## Required work:
The entries that follow include a run beginning at the line with "状況をすべて話さなくても鑑定可能です。行動のタイミング、具体" and ending at the line with "mme, wie zum"; restate that run word for word and leave the rest out.
*** Supplied material ***
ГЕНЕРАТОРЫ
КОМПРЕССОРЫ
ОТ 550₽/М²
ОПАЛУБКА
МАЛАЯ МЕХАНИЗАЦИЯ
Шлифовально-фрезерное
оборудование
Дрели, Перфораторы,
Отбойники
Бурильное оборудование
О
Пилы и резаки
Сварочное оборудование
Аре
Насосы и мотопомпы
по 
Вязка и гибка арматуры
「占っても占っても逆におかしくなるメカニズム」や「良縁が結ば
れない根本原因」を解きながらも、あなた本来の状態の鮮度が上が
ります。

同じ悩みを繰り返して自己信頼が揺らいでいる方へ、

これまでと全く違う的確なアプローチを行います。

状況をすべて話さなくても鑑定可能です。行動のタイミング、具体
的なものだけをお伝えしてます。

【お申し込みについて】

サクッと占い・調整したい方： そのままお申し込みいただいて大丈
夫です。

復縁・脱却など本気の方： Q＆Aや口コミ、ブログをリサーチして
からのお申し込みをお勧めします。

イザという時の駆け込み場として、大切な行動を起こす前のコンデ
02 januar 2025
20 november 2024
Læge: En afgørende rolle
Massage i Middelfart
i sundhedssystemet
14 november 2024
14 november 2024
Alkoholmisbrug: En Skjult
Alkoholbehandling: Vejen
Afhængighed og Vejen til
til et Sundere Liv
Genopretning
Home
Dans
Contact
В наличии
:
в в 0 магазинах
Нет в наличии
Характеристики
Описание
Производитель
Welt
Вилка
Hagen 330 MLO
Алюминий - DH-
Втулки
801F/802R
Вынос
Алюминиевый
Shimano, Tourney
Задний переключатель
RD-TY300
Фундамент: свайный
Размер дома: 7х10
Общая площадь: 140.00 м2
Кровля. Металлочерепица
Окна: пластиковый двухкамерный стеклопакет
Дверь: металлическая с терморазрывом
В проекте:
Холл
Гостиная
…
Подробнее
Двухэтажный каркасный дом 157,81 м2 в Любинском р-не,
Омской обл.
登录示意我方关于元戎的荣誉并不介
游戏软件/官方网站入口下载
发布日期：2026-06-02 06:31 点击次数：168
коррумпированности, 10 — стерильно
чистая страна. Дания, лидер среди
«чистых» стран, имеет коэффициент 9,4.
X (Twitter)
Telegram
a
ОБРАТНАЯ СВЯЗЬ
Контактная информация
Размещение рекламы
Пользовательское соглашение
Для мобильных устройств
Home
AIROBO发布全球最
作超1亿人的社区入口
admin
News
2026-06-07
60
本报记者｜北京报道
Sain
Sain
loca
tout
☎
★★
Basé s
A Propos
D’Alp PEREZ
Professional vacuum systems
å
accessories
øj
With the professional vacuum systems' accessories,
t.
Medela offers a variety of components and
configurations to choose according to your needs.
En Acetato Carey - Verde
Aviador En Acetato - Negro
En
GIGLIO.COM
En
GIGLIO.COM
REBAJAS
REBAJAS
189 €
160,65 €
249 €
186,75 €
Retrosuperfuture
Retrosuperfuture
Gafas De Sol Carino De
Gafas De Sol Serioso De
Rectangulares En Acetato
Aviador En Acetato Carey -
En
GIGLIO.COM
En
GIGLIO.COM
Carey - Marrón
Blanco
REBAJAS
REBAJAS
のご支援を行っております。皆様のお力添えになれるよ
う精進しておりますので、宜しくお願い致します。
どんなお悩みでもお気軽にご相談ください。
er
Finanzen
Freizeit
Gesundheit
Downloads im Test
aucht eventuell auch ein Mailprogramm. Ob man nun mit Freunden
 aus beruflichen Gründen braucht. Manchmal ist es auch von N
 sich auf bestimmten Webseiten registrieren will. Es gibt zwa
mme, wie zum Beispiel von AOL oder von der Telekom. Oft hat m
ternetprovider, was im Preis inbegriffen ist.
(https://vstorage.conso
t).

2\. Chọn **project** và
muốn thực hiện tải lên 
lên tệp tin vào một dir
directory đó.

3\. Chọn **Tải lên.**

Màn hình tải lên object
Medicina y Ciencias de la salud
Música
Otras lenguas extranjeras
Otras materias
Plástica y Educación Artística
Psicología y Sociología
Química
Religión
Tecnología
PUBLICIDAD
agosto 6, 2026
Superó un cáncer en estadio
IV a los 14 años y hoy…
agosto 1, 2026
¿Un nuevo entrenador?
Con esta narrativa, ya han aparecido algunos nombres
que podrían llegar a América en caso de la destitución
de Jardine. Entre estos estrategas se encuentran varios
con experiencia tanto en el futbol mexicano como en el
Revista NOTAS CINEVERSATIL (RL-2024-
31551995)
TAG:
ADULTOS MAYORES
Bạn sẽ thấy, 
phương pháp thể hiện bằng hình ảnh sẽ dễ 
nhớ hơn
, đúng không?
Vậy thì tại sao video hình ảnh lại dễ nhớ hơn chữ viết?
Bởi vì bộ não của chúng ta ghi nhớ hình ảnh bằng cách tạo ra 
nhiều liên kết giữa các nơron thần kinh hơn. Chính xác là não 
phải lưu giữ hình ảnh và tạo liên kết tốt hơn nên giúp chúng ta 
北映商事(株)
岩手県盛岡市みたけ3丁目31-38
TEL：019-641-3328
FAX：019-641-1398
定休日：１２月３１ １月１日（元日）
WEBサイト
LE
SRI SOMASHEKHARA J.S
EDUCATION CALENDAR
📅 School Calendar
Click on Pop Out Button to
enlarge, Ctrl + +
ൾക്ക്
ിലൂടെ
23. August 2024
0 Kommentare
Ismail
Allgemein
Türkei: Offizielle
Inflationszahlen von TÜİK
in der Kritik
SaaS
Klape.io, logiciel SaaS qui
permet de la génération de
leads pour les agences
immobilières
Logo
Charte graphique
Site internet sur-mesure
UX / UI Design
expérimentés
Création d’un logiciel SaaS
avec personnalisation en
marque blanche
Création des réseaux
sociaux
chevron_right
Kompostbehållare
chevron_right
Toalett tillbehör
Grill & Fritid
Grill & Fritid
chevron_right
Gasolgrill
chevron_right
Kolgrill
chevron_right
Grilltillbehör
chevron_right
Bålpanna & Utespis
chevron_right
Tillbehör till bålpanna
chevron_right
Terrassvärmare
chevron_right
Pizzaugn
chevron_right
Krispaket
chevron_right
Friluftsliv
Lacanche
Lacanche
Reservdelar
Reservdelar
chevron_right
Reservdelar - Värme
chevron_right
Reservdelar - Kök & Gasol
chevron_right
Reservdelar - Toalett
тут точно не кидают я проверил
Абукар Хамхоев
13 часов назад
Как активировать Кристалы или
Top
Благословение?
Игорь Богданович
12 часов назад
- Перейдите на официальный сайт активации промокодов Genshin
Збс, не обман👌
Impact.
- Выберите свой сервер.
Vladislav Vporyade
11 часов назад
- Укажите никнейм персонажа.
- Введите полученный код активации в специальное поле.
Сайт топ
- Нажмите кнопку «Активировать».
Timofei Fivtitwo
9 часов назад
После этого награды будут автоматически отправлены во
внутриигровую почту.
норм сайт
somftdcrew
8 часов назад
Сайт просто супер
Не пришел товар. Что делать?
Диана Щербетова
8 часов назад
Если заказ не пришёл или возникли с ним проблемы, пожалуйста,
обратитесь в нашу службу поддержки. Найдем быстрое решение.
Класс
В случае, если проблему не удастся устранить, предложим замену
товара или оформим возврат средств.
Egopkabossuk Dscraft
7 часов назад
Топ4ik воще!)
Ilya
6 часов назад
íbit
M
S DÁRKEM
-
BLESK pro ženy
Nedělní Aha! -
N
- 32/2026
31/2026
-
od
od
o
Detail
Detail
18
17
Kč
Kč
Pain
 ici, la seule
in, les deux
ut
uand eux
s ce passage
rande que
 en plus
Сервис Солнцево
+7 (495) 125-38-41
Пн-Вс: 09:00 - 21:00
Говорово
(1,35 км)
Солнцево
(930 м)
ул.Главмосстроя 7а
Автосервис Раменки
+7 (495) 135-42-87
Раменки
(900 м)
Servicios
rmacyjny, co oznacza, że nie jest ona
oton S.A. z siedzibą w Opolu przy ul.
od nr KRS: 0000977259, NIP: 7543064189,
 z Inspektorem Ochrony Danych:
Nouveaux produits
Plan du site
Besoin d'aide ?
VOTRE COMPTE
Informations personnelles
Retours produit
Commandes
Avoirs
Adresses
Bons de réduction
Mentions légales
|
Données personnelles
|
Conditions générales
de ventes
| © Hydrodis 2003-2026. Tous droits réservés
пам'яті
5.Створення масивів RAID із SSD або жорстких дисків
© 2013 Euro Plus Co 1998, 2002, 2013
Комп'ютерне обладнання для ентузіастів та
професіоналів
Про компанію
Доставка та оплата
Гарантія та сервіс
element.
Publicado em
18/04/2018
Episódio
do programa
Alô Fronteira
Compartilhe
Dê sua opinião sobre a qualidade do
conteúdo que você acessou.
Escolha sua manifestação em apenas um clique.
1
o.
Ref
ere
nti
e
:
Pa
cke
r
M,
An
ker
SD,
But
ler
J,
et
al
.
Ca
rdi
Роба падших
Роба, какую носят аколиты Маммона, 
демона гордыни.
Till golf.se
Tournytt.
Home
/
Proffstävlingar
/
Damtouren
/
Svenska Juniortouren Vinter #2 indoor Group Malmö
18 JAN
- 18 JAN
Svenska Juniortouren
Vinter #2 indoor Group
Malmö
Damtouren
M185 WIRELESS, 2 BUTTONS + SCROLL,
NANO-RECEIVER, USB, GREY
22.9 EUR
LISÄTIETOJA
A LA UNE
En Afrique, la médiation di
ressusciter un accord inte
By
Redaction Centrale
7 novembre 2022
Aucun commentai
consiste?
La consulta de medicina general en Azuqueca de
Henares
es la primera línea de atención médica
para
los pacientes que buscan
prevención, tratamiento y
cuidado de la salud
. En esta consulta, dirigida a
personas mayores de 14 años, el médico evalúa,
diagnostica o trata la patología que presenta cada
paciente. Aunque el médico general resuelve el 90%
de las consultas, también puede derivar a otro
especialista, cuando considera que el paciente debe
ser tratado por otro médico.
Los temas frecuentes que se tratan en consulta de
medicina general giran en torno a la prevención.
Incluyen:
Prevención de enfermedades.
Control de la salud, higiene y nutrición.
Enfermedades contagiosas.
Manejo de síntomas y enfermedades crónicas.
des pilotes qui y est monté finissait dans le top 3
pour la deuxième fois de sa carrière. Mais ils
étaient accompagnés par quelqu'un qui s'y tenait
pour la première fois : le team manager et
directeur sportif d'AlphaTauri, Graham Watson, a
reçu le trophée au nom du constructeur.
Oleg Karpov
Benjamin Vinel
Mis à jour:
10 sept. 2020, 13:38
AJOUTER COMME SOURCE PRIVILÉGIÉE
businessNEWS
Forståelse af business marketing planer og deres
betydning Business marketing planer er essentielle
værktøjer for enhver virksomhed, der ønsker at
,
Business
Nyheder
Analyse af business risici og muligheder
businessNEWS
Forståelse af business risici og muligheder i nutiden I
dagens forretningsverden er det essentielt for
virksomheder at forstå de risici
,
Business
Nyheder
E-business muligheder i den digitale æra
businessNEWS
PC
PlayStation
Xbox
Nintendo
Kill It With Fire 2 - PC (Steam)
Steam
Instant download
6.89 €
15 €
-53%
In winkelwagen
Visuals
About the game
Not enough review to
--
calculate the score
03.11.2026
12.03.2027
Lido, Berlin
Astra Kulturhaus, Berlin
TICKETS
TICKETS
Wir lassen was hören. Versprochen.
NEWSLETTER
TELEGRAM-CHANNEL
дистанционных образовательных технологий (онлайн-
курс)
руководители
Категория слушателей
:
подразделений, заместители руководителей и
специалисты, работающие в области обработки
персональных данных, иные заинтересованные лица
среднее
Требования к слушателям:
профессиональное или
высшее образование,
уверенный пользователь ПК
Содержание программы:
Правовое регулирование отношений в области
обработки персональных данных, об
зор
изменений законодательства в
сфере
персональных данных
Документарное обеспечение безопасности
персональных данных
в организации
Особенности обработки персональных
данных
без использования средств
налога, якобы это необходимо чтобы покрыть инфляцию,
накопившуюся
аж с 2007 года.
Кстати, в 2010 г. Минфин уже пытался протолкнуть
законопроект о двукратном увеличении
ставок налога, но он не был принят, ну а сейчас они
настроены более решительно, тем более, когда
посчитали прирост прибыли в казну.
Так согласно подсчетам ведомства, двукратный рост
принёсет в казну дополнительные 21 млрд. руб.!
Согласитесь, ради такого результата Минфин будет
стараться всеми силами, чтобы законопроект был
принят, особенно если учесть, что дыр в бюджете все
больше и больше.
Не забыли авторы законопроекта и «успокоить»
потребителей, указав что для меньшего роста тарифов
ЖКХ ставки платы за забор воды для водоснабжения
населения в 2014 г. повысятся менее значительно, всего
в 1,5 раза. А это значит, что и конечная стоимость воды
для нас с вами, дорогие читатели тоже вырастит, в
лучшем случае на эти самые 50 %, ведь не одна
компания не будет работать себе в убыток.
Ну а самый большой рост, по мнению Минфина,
*** End of Supplied material ***
## Final answer:
状況をすべて話さなくても鑑定可能です。行動のタイミング、具体
的なものだけをお伝えしてます。

【お申し込みについて】

サクッと占い・調整したい方： そのままお申し込みいただいて大丈
夫です。

復縁・脱却など本気の方： Q＆Aや口コミ、ブログをリサーチして
からのお申し込みをお勧めします。

イザという時の駆け込み場として、大切な行動を起こす前のコンデ
02 januar 2025
20 november 2024
Læge: En afgørende rolle
Massage i Middelfart
i sundhedssystemet
14 november 2024
14 november 2024
Alkoholmisbrug: En Skjult
Alkoholbehandling: Vejen
Afhængighed og Vejen til
til et Sundere Liv
Genopretning
Home
Dans
Contact
В наличии
:
в в 0 магазинах
Нет в наличии
Характеристики
Описание
Производитель
Welt
Вилка
Hagen 330 MLO
Алюминий - DH-
Втулки
801F/802R
Вынос
Алюминиевый
Shimano, Tourney
Задний переключатель
RD-TY300
Фундамент: свайный
Размер дома: 7х10
Общая площадь: 140.00 м2
Кровля. Металлочерепица
Окна: пластиковый двухкамерный стеклопакет
Дверь: металлическая с терморазрывом
В проекте:
Холл
Гостиная
…
Подробнее
Двухэтажный каркасный дом 157,81 м2 в Любинском р-не,
Омской обл.
登录示意我方关于元戎的荣誉并不介
游戏软件/官方网站入口下载
发布日期：2026-06-02 06:31 点击次数：168
коррумпированности, 10 — стерильно
чистая страна. Дания, лидер среди
«чистых» стран, имеет коэффициент 9,4.
X (Twitter)
Telegram
a
ОБРАТНАЯ СВЯЗЬ
Контактная информация
Размещение рекламы
Пользовательское соглашение
Для мобильных устройств
Home
AIROBO发布全球最
作超1亿人的社区入口
admin
News
2026-06-07
60
本报记者｜北京报道
Sain
Sain
loca
tout
☎
★★
Basé s
A Propos
D’Alp PEREZ
Professional vacuum systems
å
accessories
øj
With the professional vacuum systems' accessories,
t.
Medela offers a variety of components and
configurations to choose according to your needs.
En Acetato Carey - Verde
Aviador En Acetato - Negro
En
GIGLIO.COM
En
GIGLIO.COM
REBAJAS
REBAJAS
189 €
160,65 €
249 €
186,75 €
Retrosuperfuture
Retrosuperfuture
Gafas De Sol Carino De
Gafas De Sol Serioso De
Rectangulares En Acetato
Aviador En Acetato Carey -
En
GIGLIO.COM
En
GIGLIO.COM
Carey - Marrón
Blanco
REBAJAS
REBAJAS
のご支援を行っております。皆様のお力添えになれるよ
う精進しておりますので、宜しくお願い致します。
どんなお悩みでもお気軽にご相談ください。
er
Finanzen
Freizeit
Gesundheit
Downloads im Test
aucht eventuell auch ein Mailprogramm. Ob man nun mit Freunden
 aus beruflichen Gründen braucht. Manchmal ist es auch von N
 sich auf bestimmten Webseiten registrieren will. Es gibt zwa
mme, wie zum Beispiel von AOL oder von der Telekom. Oft hat m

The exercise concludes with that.